[Data records — start]

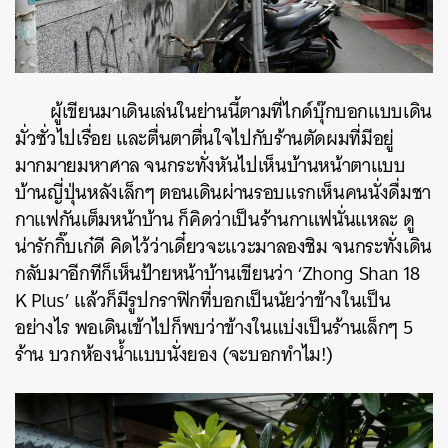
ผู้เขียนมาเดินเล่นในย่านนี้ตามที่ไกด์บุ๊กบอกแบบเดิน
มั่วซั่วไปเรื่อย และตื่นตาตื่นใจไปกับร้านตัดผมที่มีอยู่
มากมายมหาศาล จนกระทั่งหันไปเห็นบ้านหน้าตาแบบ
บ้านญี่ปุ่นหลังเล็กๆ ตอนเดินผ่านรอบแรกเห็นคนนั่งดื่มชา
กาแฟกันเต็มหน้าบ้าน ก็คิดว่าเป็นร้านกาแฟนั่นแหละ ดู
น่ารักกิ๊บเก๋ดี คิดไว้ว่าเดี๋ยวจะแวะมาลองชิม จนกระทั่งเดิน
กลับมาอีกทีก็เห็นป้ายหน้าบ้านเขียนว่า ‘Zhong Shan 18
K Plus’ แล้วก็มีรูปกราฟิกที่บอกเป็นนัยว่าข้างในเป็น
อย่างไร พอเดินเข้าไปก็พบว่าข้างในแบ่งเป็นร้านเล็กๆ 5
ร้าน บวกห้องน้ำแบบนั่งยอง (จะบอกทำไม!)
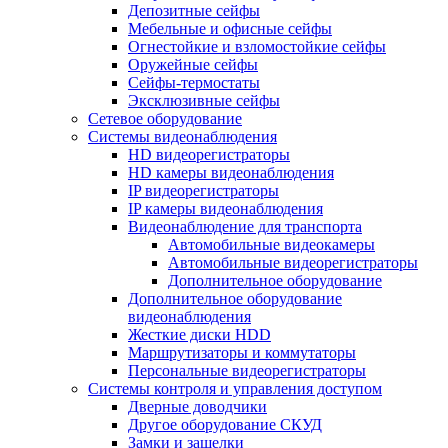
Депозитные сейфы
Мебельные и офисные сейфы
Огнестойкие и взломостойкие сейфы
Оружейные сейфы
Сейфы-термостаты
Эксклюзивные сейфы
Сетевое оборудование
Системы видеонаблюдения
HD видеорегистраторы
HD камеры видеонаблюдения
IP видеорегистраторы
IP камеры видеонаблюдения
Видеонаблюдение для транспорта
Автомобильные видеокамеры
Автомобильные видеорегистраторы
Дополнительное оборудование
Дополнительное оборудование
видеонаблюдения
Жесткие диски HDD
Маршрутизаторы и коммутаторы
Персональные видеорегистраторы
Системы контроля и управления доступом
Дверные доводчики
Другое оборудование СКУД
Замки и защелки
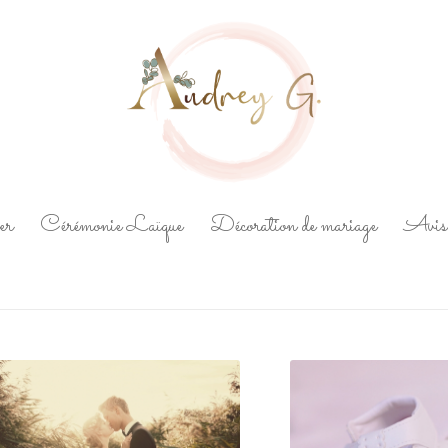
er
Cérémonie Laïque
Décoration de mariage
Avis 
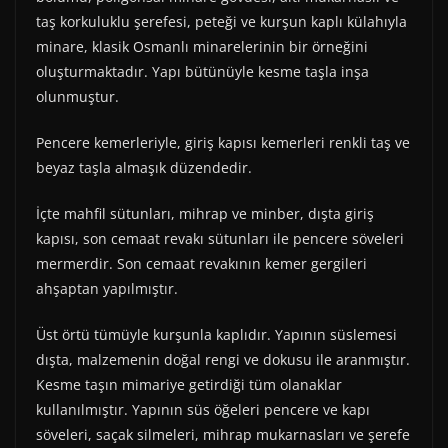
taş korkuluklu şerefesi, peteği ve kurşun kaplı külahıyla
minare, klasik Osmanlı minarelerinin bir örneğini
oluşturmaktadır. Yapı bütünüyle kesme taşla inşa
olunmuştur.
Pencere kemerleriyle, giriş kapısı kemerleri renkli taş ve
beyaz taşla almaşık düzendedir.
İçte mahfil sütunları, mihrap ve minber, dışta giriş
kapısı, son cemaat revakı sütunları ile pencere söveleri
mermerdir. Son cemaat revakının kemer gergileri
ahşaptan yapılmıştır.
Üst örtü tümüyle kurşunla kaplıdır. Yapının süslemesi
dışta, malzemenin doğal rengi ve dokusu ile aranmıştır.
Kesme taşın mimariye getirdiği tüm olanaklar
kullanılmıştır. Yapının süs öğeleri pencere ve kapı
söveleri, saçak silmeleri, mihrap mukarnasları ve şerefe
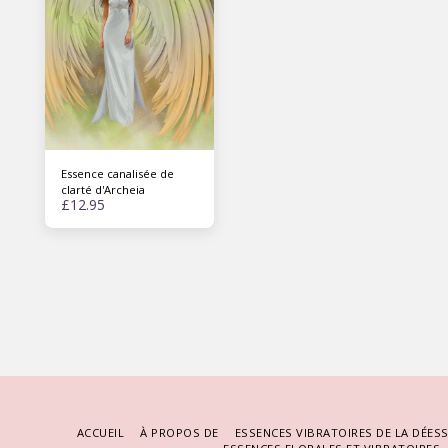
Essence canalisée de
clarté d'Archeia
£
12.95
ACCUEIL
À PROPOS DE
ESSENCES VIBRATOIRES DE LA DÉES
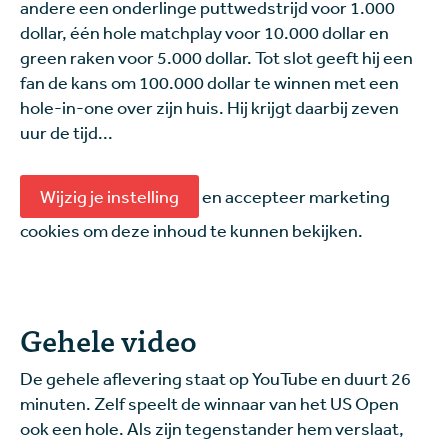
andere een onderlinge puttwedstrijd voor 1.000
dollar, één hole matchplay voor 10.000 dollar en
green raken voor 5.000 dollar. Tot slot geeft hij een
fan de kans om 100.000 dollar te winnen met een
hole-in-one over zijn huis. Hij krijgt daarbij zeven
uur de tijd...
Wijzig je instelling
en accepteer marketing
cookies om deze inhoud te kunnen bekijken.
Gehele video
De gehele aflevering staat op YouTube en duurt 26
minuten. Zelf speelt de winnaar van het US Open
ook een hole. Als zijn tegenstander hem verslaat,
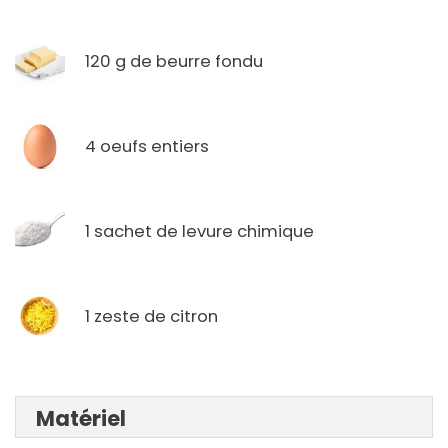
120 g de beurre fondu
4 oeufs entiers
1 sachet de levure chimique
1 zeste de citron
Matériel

[Data records — finish]

Your goal:
The lines needed run from the first line of the records through the line containing "กาแฟกันเต็มหน้าบ้าน ก็คิดว่าเป็นร้านกาแฟนั่นแหละ ดู", both included. Restate them word for word, without pictures.

Task solution:
ผู้เขียนมาเดินเล่นในย่านนี้ตามที่ไกด์บุ๊กบอกแบบเดิน
มั่วซั่วไปเรื่อย และตื่นตาตื่นใจไปกับร้านตัดผมที่มีอยู่
มากมายมหาศาล จนกระทั่งหันไปเห็นบ้านหน้าตาแบบ
บ้านญี่ปุ่นหลังเล็กๆ ตอนเดินผ่านรอบแรกเห็นคนนั่งดื่มชา
กาแฟกันเต็มหน้าบ้าน ก็คิดว่าเป็นร้านกาแฟนั่นแหละ ดู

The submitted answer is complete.